Ten tijde van het uitkomen van Meshuggahs ‘Destroy Erase Improve’ en (later) The Dillinger Escape Plans ‘Calculating Infinity’ in de jaren negentig hebben weinigen het waarschijnlijk vermoed, maar complexe muziek op het grensvlak van hardcore en metal is uitgegroeid tot een ware subculturele hit. Zo kon het afgelopen zaterdag gebeuren dat het relatief jonge Periphery een stampvolle Kleine Zaal enthousiast kreeg met onmogelijke maatsoorten en notenmassa’s.

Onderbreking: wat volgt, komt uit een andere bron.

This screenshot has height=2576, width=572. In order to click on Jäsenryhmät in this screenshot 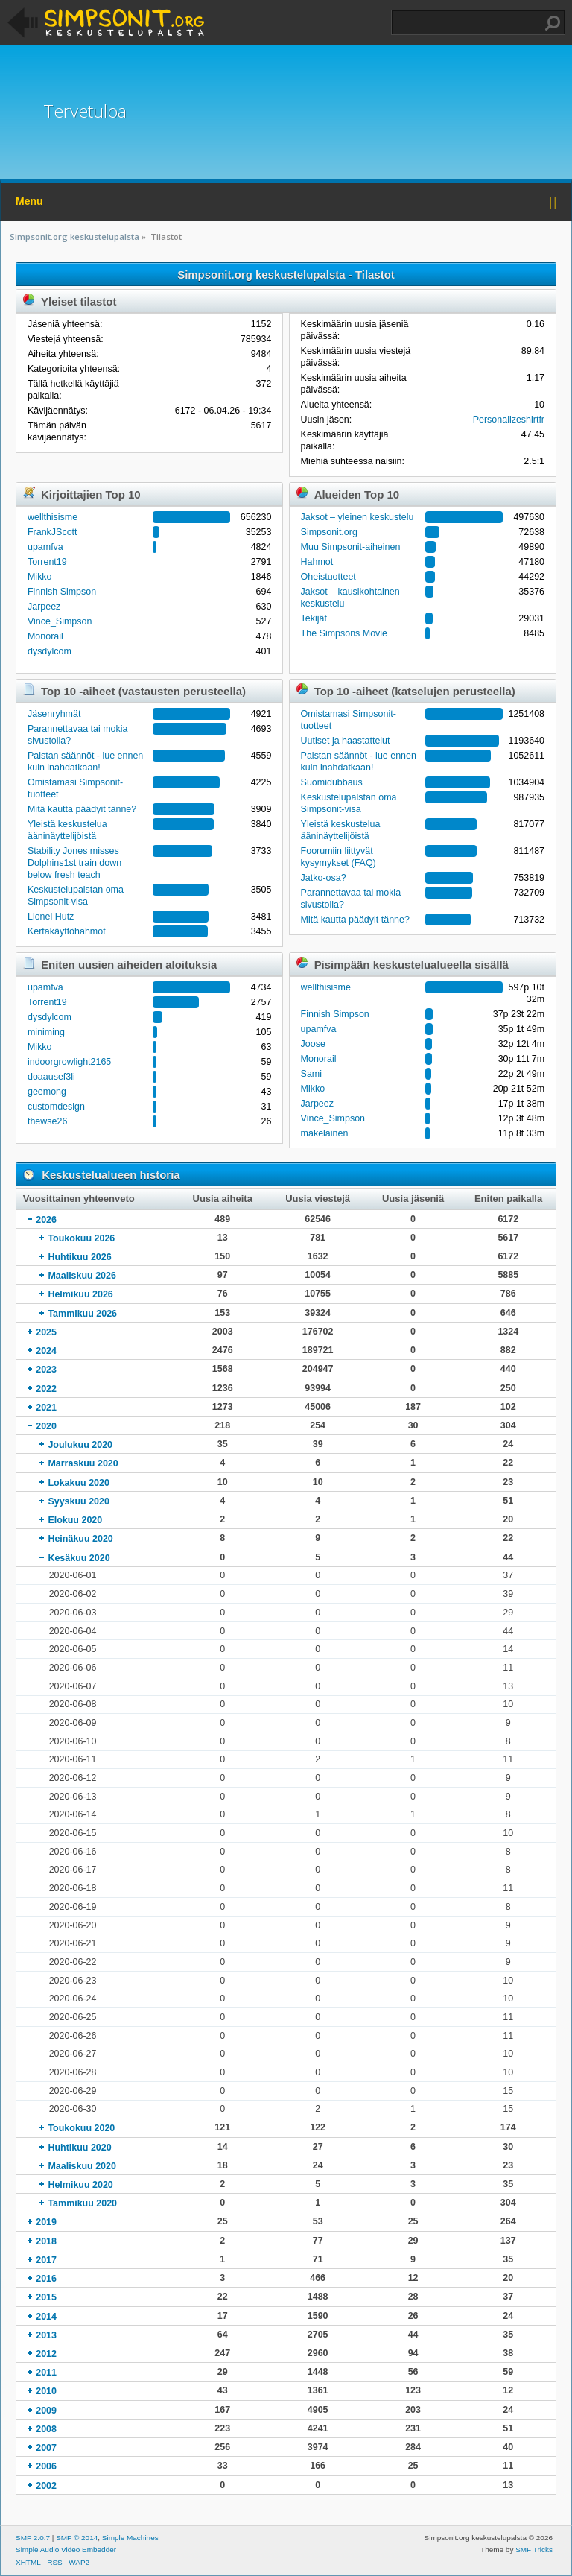 , I will do `click(54, 714)`. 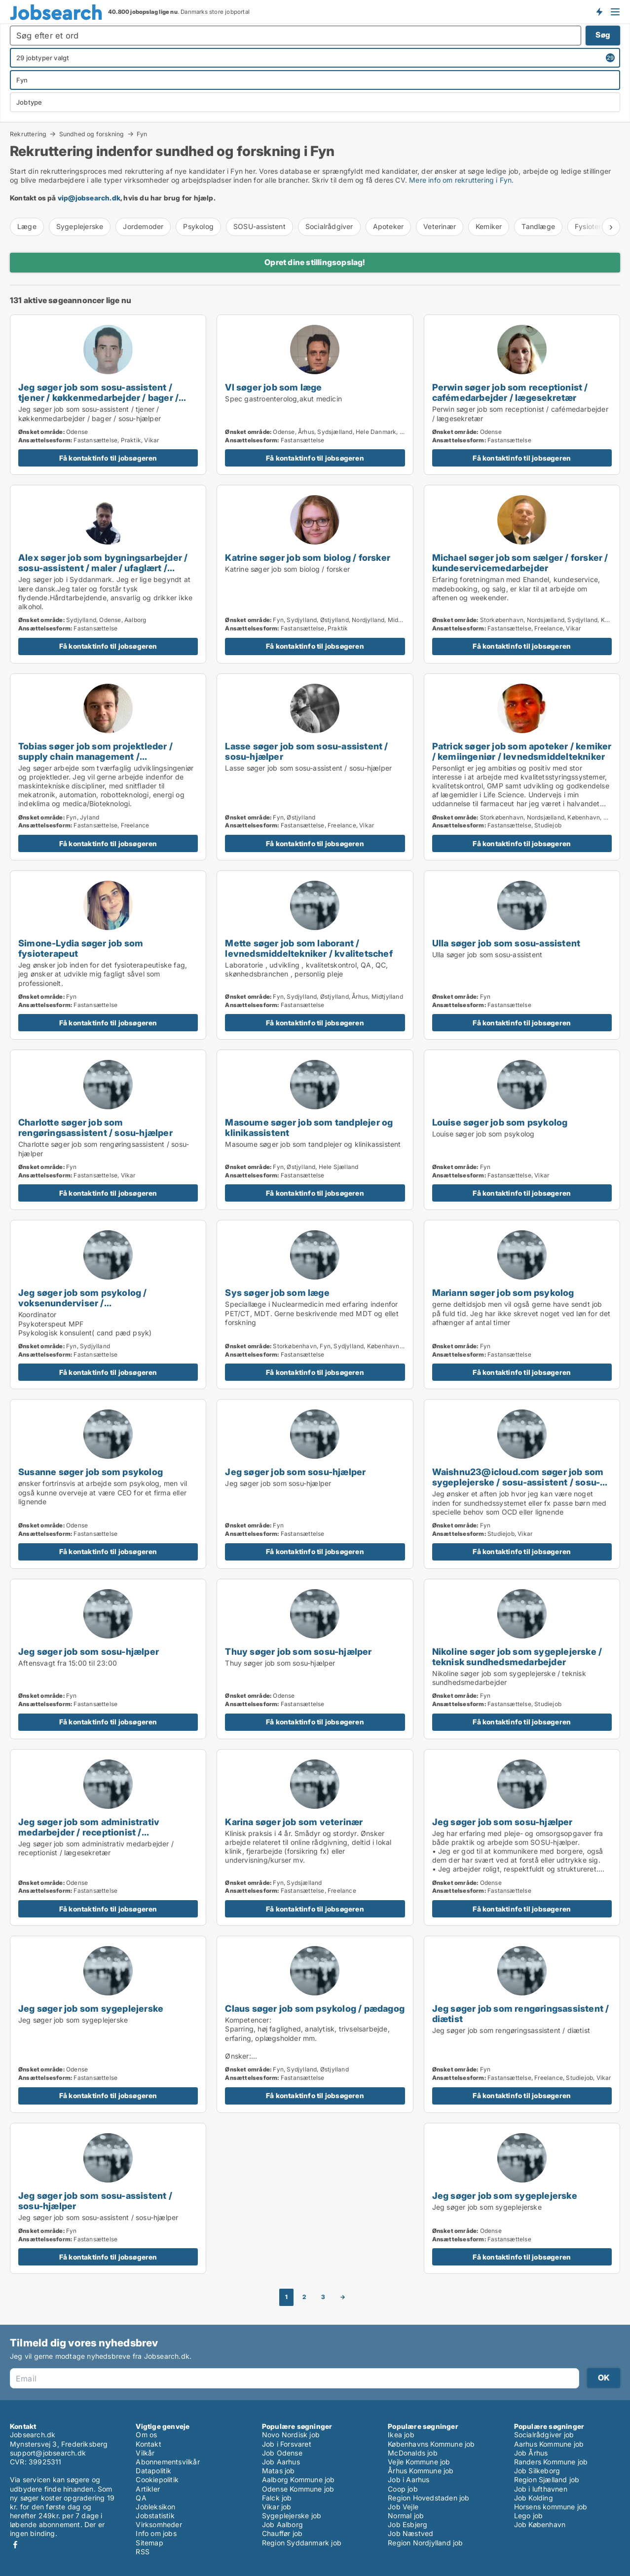 Image resolution: width=630 pixels, height=2576 pixels. What do you see at coordinates (142, 134) in the screenshot?
I see `Fyn` at bounding box center [142, 134].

Monuments en The Safety Fire verdienstelijke opwarmers

Ten tijde van het uitkomen van Meshuggahs ‘Destroy Erase Improve’ en (later) The Dillinger Escape Plans ‘Calculating Infinity’ in de jaren negentig hebben weinigen het waarschijnlijk vermoed, maar complexe muziek op het grensvlak van hardcore en metal is uitgegroeid tot een ware subculturele hit. Zo kon het afgelopen zaterdag gebeuren dat het relatief jonge Periphery een stampvolle Kleine Zaal enthousiast kreeg met onmogelijke maatsoorten en notenmassa’s.

De voorprogramma’s doen het echter niet veel rustiger aan, want ook The Safety Fire grossiert in ongebruikelijke liedstructuren, ritmes en melodieën. Relatief rustige passages worden in hoog tempo afgewisseld met emotionele uitbarstingen, waarboven de frontman afwisselend melodieus zingt en schreeuwt (op een wijze die duidelijk schatplichtig is aan emocore, hoewel je dat de meeste aanwezigen vanavond ongetwijfeld niet zou moeten zeggen). Met hun gecomprimeerde, ingewikkelde en intense nummers zetten de Britten de toon voor de avond, zij het met een iets minder meeslepende show dan de volgende acts.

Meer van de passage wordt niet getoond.